A bill that would authorize the Michigan Gaming Control Board (MGCB) to allow interstate online poker in the state was approved by the full Senate earlier this month and now sits in committee in the House. And though the lawmakers return to work on Tuesday in the state capital, few in-session days remain before the House adjourns for the year.
SB 991 seeks to amend Michigan’s Lawful Internet Gaming Act to give state gaming regulators the power to enter into an agreements with other jurisdictions for the purpose of allowing online poker players in the state to compete against online poker players in other states that have approved the activity once the Michigan online poker market opens later this year.
State senators passed SB 991 on October 1 by a margin of 36 to 1 with one senator excused from the vote. The bill was then introduced to the House and referred to the Committee on Regulatory Reform where it currently resides.
Although the House is scheduled to reconvene on Tuesday October 13, SB 991 does not currently appear on the official House calendar, leaving just one other day that the House will be in session this month (October 21).
In fact, the Michigan House of Representatives has only 15 in-session days remaining before it adjourns for the year. And if the bill does not pass a vote of the full House (which would send it to Governor Whitmer to be signed into law) before the end of the 2020 session, lawmakers would need to start the whole process over as only bills “pending at the final adjournment of a regular session held in an odd numbered year shall carry over with the same status to the next regular session,” according to the state constitution.
Currently, interstate online poker in the US is made possible by the MultiState Internet Gaming Agreement which allows online poker operators in the states of Nevada, New Jersey and Delaware to combine their customers in those states – permitting them to play at the same online poker cash games and tournaments.
The state of Pennsylvania has also legalized online poker, but for now, attacks on The Interstate Wire Act of 1961 by the Trump administration has caused state gaming regulators to delay any consideration of joining the other states in allowing cross-border liquidity sharing.
It is important to note that if efforts to reinterpret the Wire Act are successful, all multijurisdictional online poker in the US could be in jeopardy.
What Changes Would SB 991 Make to Michigan Online Gambling?

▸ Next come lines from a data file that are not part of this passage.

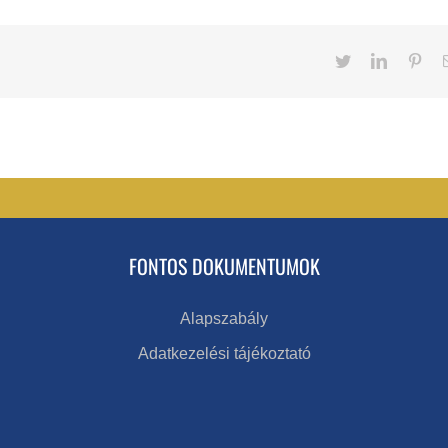
Twitter
LinkedIn
Pint
FONTOS DOKUMENTUMOK
Alapszabály
Adatkezelési tájékoztató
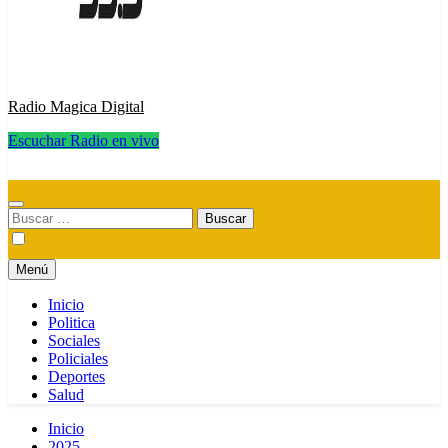
Radio Magica Digital
Escuchar Radio en vivo
Radio Magica Digital
Buscar:
Menú
Inicio
Politica
Sociales
Policiales
Deportes
Salud
Inicio
2025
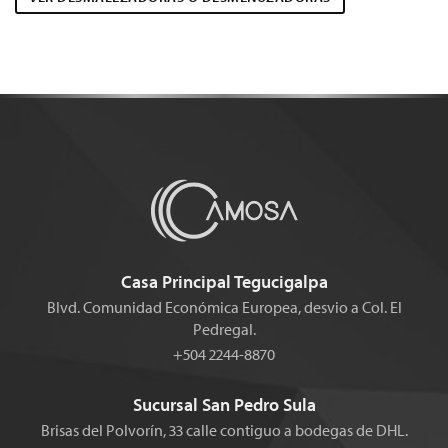
Casa Principal Tegucigalpa
Blvd. Comunidad Económica Europea, desvio a Col. El
Pedregal.
+504 2244-8870
Sucursal San Pedro Sula
Brisas del Polvorín, 33 calle contiguo a bodegas de DHL.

The changes proposed to the Michigan Lawful Internet Gaming Act in SB 991 allow for cross-border liquidity sharing for online poker only, and the power to enter into an agreement with other jurisdictions is entrusted to the MGCB.
Specifically, the bill states:
The board may enter into agreements with other jurisdictions, including Indian tribes, to facilitate, administer, and regulate multijurisdictional internet gaming for poker by internet gaming operators to the extent that entering into the agreement is consistent with state and federal laws and if the internet gaming under the agreement is conducted only in the United States.
In addition, SB 991 seeks to add a previously omitted definition for what constitutes poker. The bill would add the following definition of poker to the state’s internet gaming law:
“Poker” means the traditional game of poker, and any derivative of the game of poker as approved by the board, in which 2 or more authorized participants play against each other and wager on the value of the cards in the authorized participants’ hands.
If enacted into law, the MGCB would have the authority to determine what is or is not considered poker, as long as the game has two or more players.